Un sourire marbre le visage du militaire tandis qu’il ajuste la mise de son uniforme, enfile méticuleusement ses gants en cuir et saisit l’édition du jour de « l’Aurore du Renon » laissé sur une table en damier à proximité. La première de couverture fait mention de l'organisation par les autorités d'une cérémonie honorifique dans quarante huit heures pour décorer un parterre de citoyens renonistes triés sur le volet en vertu de leurs accomplissements en faveur du rapprochement culturel avec Epistopoli. L’article dithyrambique fait l’étalage des actions conjointes menés par ces patriotes de tous bords avec le gouvernement local pour poser les fondements d’une entente mutuelle en vue d’aboutir à un apaisement des tensions et ce alors même que le Renon est en proie à une crise particulièrement difficile. Le journal écrit:
« la résurgence de la menace armée réunioniste – nourrie par l’infâme théocratie obscurantiste Aramilane - qui fait délibérément planer des risques inconsidérées sur la population locale depuis plus de huit ans, n’a eu pour seule mérite que de cristalliser le conflit avec les instances dirigeantes d’Epistopoli. Combien de vies sacrifiés et innocentes vont t’elles devoir encore faire les frais de cette caste d’assassins déséquilibrés pour que le Renon comprenne que son seul salut réside dans l’esprit de concorde avec Epistopoli ? Combien d’émissaires funestes va donc continuer d'envoyer le concile œcuménique avant d’adopter une position qui puisse garantir l’intégrité et la sécurité de l’archevêché de Renon ? Comment Aramila peut t’elle se targuer de soutenir la thèse de la paix sociale alors même que beaucoup ici présument qu’elle finance activement les mouvements séparatistes – tels le tristement célèbre Sirocco- qui minent aujourd’hui l’unité du Renon pour le placer sous la menace de la riposte du feu épistote ? Aussi, ne convient t’il pas dans le contexte préocuppant que nous traversons de se féliciter que de telles initiatives puissent mettre en lumière les architectes et bâtisseurs d’une paix commune et d’une union durable avec Epistopoli ? Ekhart Faypher, le fraichement promu nouvel intendant général des armées du Renon, présidera cette cérémonie accompagné d’un cortège d’officiels et d’administrateurs pour honorer ces nouveaux héros qui œuvrent pour l’harmonie et la réconciliation des peuples.»

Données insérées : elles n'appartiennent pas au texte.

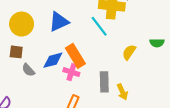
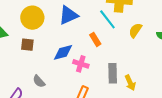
yellow semicircle: (129, 52) -> (135, 30), moved
orange rectangle: (75, 56) -> (95, 39), moved, size x0.6
gray semicircle: (28, 70) -> (39, 81), moved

L’oeil d’Ekhart parcourt avidement l’article de presse en se félicitant intérieurement d’avoir fait congédier il y a de ca plusieurs années tous les pigistes qui se montraient un peu trop réfractaires à défendre les directives et consignes du régime afin d’y placer des idéologues grassement rémunérés acquis à la cause épistote. La mine satisfaite, l’intendant général saisit son couvre-chef, passe d’un geste mécanique l’index sur la visière pour retirer le dépôt sablonneux niché dans ses plis avant de se diriger vers la voiture stationnée devant sa porte et l’escorte de véhicules chargé d'assurer sa sécurité.